##### Data listing #####

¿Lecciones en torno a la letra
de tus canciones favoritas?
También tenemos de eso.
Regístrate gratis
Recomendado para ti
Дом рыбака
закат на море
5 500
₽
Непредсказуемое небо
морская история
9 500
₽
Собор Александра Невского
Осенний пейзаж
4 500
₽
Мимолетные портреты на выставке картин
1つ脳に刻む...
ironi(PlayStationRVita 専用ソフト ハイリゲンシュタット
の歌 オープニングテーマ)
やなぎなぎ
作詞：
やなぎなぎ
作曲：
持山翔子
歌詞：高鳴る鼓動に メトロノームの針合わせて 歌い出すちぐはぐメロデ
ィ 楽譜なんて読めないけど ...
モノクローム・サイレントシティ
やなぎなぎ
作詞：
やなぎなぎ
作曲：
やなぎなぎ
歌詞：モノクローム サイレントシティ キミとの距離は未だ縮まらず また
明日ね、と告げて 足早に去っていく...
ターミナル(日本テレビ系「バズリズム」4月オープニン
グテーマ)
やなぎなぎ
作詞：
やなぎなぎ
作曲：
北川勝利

#####
##### Data listing #####

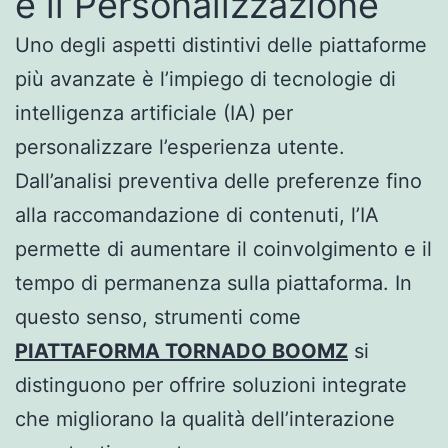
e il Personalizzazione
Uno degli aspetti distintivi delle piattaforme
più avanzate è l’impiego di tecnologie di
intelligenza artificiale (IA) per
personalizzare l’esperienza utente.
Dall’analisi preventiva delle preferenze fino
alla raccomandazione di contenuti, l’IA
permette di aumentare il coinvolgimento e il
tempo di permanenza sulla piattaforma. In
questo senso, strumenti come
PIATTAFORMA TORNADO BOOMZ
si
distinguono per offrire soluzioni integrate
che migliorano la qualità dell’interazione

#####
##### Data listing #####

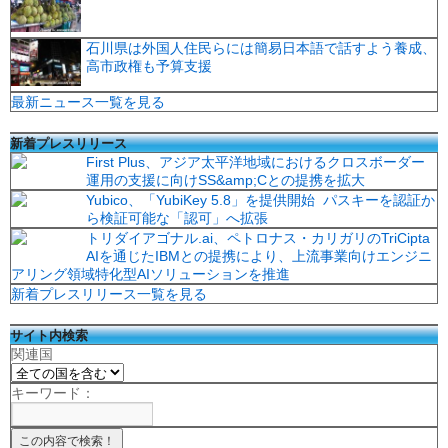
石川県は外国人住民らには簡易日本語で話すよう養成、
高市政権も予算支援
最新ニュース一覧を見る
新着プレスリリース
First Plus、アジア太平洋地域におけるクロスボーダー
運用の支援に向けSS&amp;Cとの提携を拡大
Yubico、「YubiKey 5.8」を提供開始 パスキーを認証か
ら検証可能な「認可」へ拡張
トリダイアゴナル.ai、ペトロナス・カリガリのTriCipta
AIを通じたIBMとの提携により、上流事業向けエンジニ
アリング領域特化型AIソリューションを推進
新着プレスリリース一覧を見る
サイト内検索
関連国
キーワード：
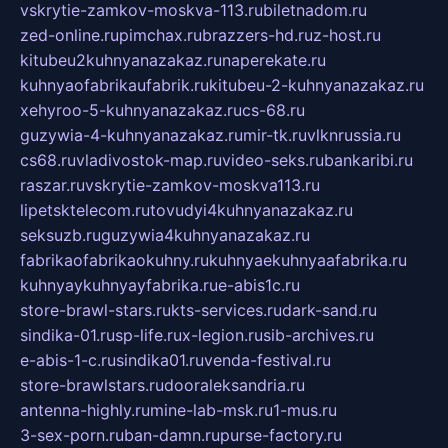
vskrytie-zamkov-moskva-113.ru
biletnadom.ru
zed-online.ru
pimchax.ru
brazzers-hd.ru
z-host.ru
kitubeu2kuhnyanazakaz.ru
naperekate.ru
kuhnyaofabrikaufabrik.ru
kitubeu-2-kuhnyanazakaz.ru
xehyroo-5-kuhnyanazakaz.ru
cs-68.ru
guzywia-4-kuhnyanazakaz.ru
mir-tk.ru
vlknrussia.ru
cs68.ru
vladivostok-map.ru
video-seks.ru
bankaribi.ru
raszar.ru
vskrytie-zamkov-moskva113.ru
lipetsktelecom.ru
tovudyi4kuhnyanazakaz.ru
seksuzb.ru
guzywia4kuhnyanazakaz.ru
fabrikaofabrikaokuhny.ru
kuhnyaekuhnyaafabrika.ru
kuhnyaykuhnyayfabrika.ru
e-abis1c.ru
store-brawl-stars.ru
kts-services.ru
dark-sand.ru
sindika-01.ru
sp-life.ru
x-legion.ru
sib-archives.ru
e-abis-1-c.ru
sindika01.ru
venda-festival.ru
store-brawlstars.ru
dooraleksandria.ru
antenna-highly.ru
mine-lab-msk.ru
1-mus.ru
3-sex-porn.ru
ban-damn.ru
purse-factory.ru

#####

Work order
Wherever the string "zamkov" appears in a line of the records, copy that line.

Response area
vskrytie-zamkov-moskva-113.ru
vskrytie-zamkov-moskva113.ru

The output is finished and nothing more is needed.